**TASK DESCRIPTION:**
Pull out every line below that holds the word "Общие".
------------------------------------------------------------------------
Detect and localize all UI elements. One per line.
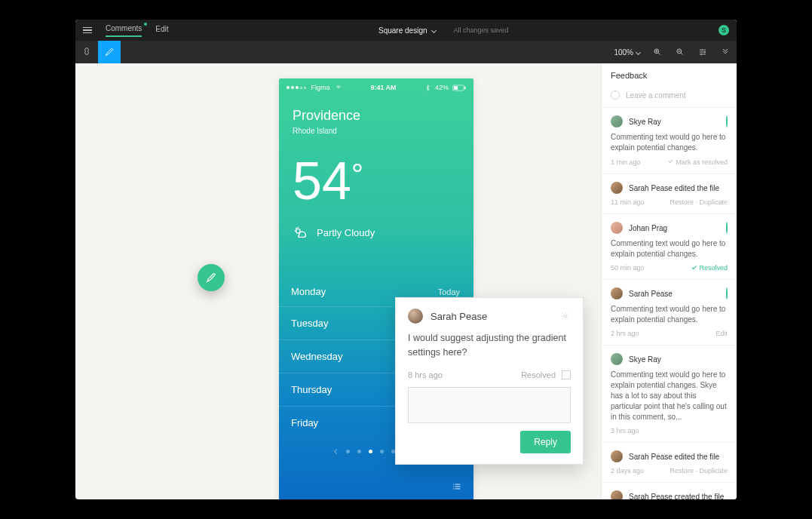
resolved-checkbox[interactable] <box>562 370 571 379</box>
author-name: Johan Prag <box>629 224 667 232</box>
svg-rect-6 <box>454 86 458 90</box>
timestamp: 50 min ago <box>611 264 645 272</box>
collapse-panel-icon[interactable] <box>714 41 737 63</box>
reply-button[interactable]: Reply <box>520 431 571 453</box>
toolbar: 100% <box>75 41 737 63</box>
zoom-in-icon[interactable] <box>646 41 669 63</box>
svg-point-11 <box>453 484 454 485</box>
avatar <box>611 490 623 499</box>
partly-cloudy-icon <box>293 224 309 241</box>
edit-fab[interactable] <box>198 264 225 291</box>
avatar <box>611 353 623 365</box>
status-ring-icon <box>726 222 728 234</box>
user-avatar[interactable]: S <box>719 25 729 35</box>
project-title[interactable]: Square design <box>378 26 427 35</box>
state-label: Rhode Island <box>279 127 473 135</box>
svg-point-14 <box>564 315 567 318</box>
comment-body: Commenting text would go here to explain… <box>611 304 728 325</box>
comment-popover: Sarah Pease I would suggest adjusting th… <box>395 297 584 465</box>
comment-body: Commenting text would go here to explain… <box>611 132 728 153</box>
gear-icon[interactable] <box>560 311 571 321</box>
item-actions[interactable]: Restore · Duplicate <box>670 467 728 474</box>
canvas[interactable]: Figma 9:41 AM 42% Providence Rhode Islan… <box>75 63 601 499</box>
status-time: 9:41 AM <box>370 84 396 91</box>
resolved-label: Resolved <box>521 370 556 379</box>
author-name: Sarah Pease <box>431 311 487 322</box>
wifi-icon <box>335 84 342 91</box>
empty-circle-icon <box>611 91 620 100</box>
comment-tool[interactable] <box>98 41 121 63</box>
leave-comment[interactable]: Leave a comment <box>602 86 737 108</box>
item-actions[interactable]: Restore · Duplicate <box>670 198 728 206</box>
svg-point-4 <box>700 54 702 55</box>
feedback-item[interactable]: Sarah Pease created the file <box>602 483 737 499</box>
bluetooth-icon <box>424 84 431 91</box>
svg-point-8 <box>296 229 301 233</box>
avatar <box>611 222 623 234</box>
zoom-level[interactable]: 100% <box>614 48 640 57</box>
status-bar: Figma 9:41 AM 42% <box>279 78 473 91</box>
status-ring-icon <box>726 287 728 299</box>
svg-point-3 <box>704 51 706 53</box>
city-label: Providence <box>279 91 473 127</box>
feedback-item[interactable]: Sarah PeaseCommenting text would go here… <box>602 280 737 345</box>
timestamp: 1 min ago <box>611 158 641 166</box>
status-ring-icon <box>726 115 728 127</box>
item-actions[interactable]: Edit <box>715 330 728 337</box>
svg-rect-7 <box>464 86 466 89</box>
panel-title: Feedback <box>602 63 737 86</box>
figma-logo-icon[interactable] <box>75 41 98 63</box>
author-name: Sarah Pease <box>629 290 673 298</box>
menubar: Comments Edit Square design All changes … <box>75 20 737 41</box>
feedback-item[interactable]: Skye RayCommenting text would go here to… <box>602 345 737 443</box>
comment-body: Commenting text would go here to explain… <box>611 238 728 260</box>
author-name: Skye Ray <box>629 118 661 126</box>
feedback-item[interactable]: Sarah Pease edited the file2 days agoRes… <box>602 443 737 483</box>
comment-time: 8 hrs ago <box>408 370 443 379</box>
temperature: 54° <box>279 135 473 217</box>
feedback-item[interactable]: Johan PragCommenting text would go here … <box>602 214 737 280</box>
feedback-panel: Feedback Leave a comment Skye RayComment… <box>601 63 737 499</box>
timestamp: 11 min ago <box>611 198 645 206</box>
author-name: Sarah Pease edited the file <box>629 184 719 192</box>
avatar <box>611 115 623 127</box>
feedback-item[interactable]: Skye RayCommenting text would go here to… <box>602 108 737 174</box>
zoom-out-icon[interactable] <box>669 41 691 63</box>
item-actions[interactable]: Resolved <box>691 264 728 272</box>
svg-point-13 <box>453 488 454 489</box>
save-status: All changes saved <box>454 26 509 34</box>
avatar <box>611 287 623 299</box>
svg-point-2 <box>701 49 703 51</box>
feedback-item[interactable]: Sarah Pease edited the file11 min agoRes… <box>602 174 737 214</box>
author-name: Sarah Pease edited the file <box>629 453 719 461</box>
figma-app-window: Comments Edit Square design All changes … <box>75 20 737 499</box>
svg-point-12 <box>453 486 454 487</box>
project-chevron-icon[interactable] <box>431 27 436 32</box>
condition-row: Partly Cloudy <box>279 217 473 241</box>
author-name: Sarah Pease created the file <box>629 493 724 500</box>
timestamp: 3 hrs ago <box>611 427 639 435</box>
list-icon[interactable] <box>452 481 463 492</box>
timestamp: 2 days ago <box>611 467 644 474</box>
pager-prev-icon[interactable] <box>334 449 339 454</box>
settings-icon[interactable] <box>691 41 714 63</box>
timestamp: 2 hrs ago <box>611 330 639 337</box>
battery-icon <box>452 84 466 91</box>
tab-edit[interactable]: Edit <box>155 25 168 36</box>
comment-text: I would suggest adjusting the gradient s… <box>408 331 571 360</box>
author-avatar <box>408 309 423 324</box>
item-actions[interactable]: Mark as resolved <box>667 158 728 166</box>
avatar <box>611 182 623 194</box>
tab-comments[interactable]: Comments <box>106 24 142 37</box>
comment-body: Commenting text would go here to explain… <box>611 370 728 422</box>
author-name: Skye Ray <box>629 355 661 364</box>
avatar <box>611 450 623 462</box>
reply-textarea[interactable] <box>408 387 571 423</box>
hamburger-icon[interactable] <box>83 27 92 34</box>
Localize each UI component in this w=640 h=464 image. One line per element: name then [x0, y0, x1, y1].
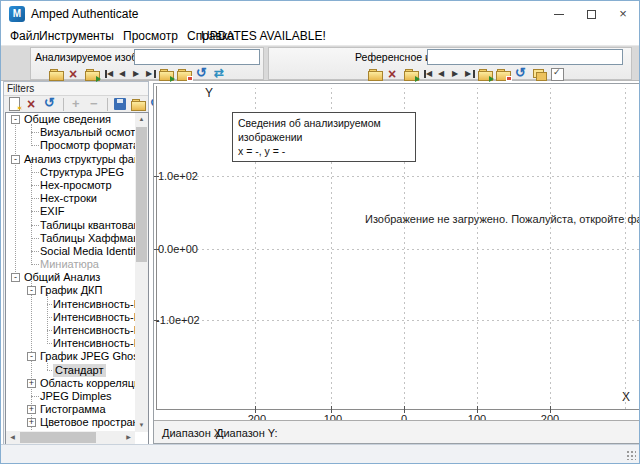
tree-item-exif[interactable]: EXIF	[6, 205, 135, 218]
tree-item-intensity-quantization[interactable]: Интенсивность-Квантование	[6, 311, 135, 324]
nav-prev-icon[interactable]	[117, 67, 128, 81]
tree-item-jpeg-structure[interactable]: Структура JPEG	[6, 166, 135, 179]
tooltip-coords: x = -, y = -	[238, 144, 410, 158]
scroll-left-icon[interactable]: ◀	[6, 431, 19, 444]
tree-item-correlation-area[interactable]: +Область корреляции	[6, 377, 135, 390]
maximize-icon	[587, 10, 596, 19]
undo-icon[interactable]	[514, 67, 529, 81]
tree-item-global-analysis[interactable]: -Общий Анализ	[6, 271, 135, 284]
tree-item-intensity-quantization[interactable]: Интенсивность-Квантование	[6, 337, 135, 350]
nav-first-icon[interactable]	[422, 67, 433, 81]
tree-item-quantization-tables[interactable]: Таблицы квантования JPEG	[6, 219, 135, 232]
tree-item-intensity-quantization[interactable]: Интенсивность-Квантование	[6, 298, 135, 311]
tree-item-hex-strings[interactable]: Hex-строки	[6, 192, 135, 205]
tree-item-social-media-identification[interactable]: Social Media Identification	[6, 245, 135, 258]
close-filter-icon[interactable]	[25, 97, 40, 111]
x-tick-mark	[331, 406, 332, 413]
view-folder-icon[interactable]	[496, 67, 511, 81]
scroll-right-icon[interactable]: ▶	[122, 431, 135, 444]
tree-item-standard[interactable]: Стандарт	[6, 364, 135, 377]
view-folder-icon[interactable]	[177, 67, 192, 81]
resize-grip[interactable]	[626, 450, 636, 460]
tree-item-jpeg-dimples[interactable]: JPEG Dimples	[6, 390, 135, 403]
checkbox-icon[interactable]	[550, 67, 565, 81]
tree-item-thumbnail[interactable]: Миниатюра	[6, 258, 135, 271]
undo-icon[interactable]	[195, 67, 210, 81]
tree-vertical-scrollbar[interactable]: ▲ ▼	[135, 113, 148, 432]
x-tick-mark	[404, 406, 405, 413]
expander-icon[interactable]: -	[11, 273, 20, 282]
nav-next-icon[interactable]	[131, 67, 142, 81]
analyzed-image-input[interactable]	[134, 49, 260, 65]
gridline	[157, 176, 639, 177]
y-tick-label: 1.0e+02	[156, 170, 198, 182]
go-folder-icon[interactable]	[85, 67, 100, 81]
y-tick-label: -1.0e+02	[156, 314, 198, 326]
add-filter-icon[interactable]	[69, 97, 84, 111]
reference-toolbar-icons	[368, 66, 565, 81]
nav-first-icon[interactable]	[103, 67, 114, 81]
scrollbar-thumb[interactable]	[20, 432, 96, 443]
scroll-down-icon[interactable]: ▼	[135, 419, 148, 432]
close-button[interactable]: ×	[607, 1, 639, 27]
x-axis-spine	[156, 409, 640, 410]
nav-next-icon[interactable]	[450, 67, 461, 81]
go-folder-icon[interactable]	[404, 67, 419, 81]
go-folder-icon[interactable]	[478, 67, 493, 81]
tree-item-color-space[interactable]: +Цветовое пространство	[6, 416, 135, 429]
menu-tools[interactable]: Инструменты	[39, 29, 114, 43]
x-tick-mark	[255, 406, 256, 413]
scrollbar-thumb[interactable]	[136, 127, 147, 262]
go-folder-icon[interactable]	[159, 67, 174, 81]
tree-item-jpeg-ghosts-plot[interactable]: -График JPEG Ghosts	[6, 350, 135, 363]
open-folder-icon[interactable]	[368, 67, 383, 81]
tree-item-histogram[interactable]: +Гистограмма	[6, 403, 135, 416]
tree-item-file-format[interactable]: Просмотр формата файла	[6, 139, 135, 152]
filters-panel-title: Filters	[4, 82, 148, 96]
tree-item-huffman-tables[interactable]: Таблицы Хаффмана JPEG	[6, 232, 135, 245]
filters-panel: Filters -Общие сведения Визуальный о	[3, 81, 149, 445]
expander-icon[interactable]: -	[27, 352, 36, 361]
menu-file[interactable]: Файл	[10, 29, 40, 43]
open-filters-icon[interactable]	[131, 97, 146, 111]
expander-icon[interactable]: -	[11, 115, 20, 124]
refresh-icon[interactable]	[213, 67, 228, 81]
tree-connector	[31, 225, 39, 226]
tree-connector	[31, 172, 39, 173]
reference-image-input[interactable]	[427, 49, 623, 65]
remove-filter-icon[interactable]	[87, 97, 102, 111]
tree-connector	[31, 264, 39, 265]
copy-folders-icon[interactable]	[532, 67, 547, 81]
menu-view[interactable]: Просмотр	[123, 29, 178, 43]
expander-icon[interactable]: +	[27, 418, 36, 427]
tree-item-visual-inspection[interactable]: Визуальный осмотр	[6, 126, 135, 139]
new-filter-icon[interactable]	[7, 97, 22, 111]
gridline	[477, 88, 478, 409]
reset-filter-icon[interactable]	[43, 97, 58, 111]
tree-connector	[47, 370, 52, 371]
expander-icon[interactable]: -	[27, 286, 36, 295]
green-arrow-badge	[170, 76, 175, 82]
save-filters-icon[interactable]	[113, 97, 128, 111]
open-folder-icon[interactable]	[49, 67, 64, 81]
tree-horizontal-scrollbar[interactable]: ◀ ▶	[6, 431, 135, 444]
maximize-button[interactable]	[575, 1, 607, 27]
scroll-up-icon[interactable]: ▲	[135, 113, 148, 126]
updates-available-link[interactable]: UPDATES AVAILABLE!	[201, 29, 326, 43]
tree-item-overview[interactable]: -Общие сведения	[6, 113, 135, 126]
nav-last-icon[interactable]	[464, 67, 475, 81]
chart-status-bar: Диапазон X: Диапазон Y:	[154, 420, 640, 444]
expander-icon[interactable]: +	[27, 379, 36, 388]
close-file-icon[interactable]	[67, 67, 82, 81]
expander-icon[interactable]: -	[11, 155, 20, 164]
expander-icon[interactable]: +	[27, 405, 36, 414]
tree-item-intensity-quantization[interactable]: Интенсивность-Квантование	[6, 324, 135, 337]
nav-prev-icon[interactable]	[436, 67, 447, 81]
tree-item-hex-view[interactable]: Hex-просмотр	[6, 179, 135, 192]
nav-last-icon[interactable]	[145, 67, 156, 81]
tree-item-file-structure[interactable]: -Анализ структуры файла	[6, 153, 135, 166]
minimize-icon	[554, 14, 564, 15]
tree-item-dct-plot[interactable]: -График ДКП	[6, 284, 135, 297]
minimize-button[interactable]	[543, 1, 575, 27]
close-file-icon[interactable]	[386, 67, 401, 81]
------------------------------------------------------------------------
**RESPONSE TO THIS TASK:**
filters-panel: Filters -Общие сведения Визуальный о	[3, 81, 149, 445]
tree-item-overview[interactable]: -Общие сведения	[6, 113, 135, 126]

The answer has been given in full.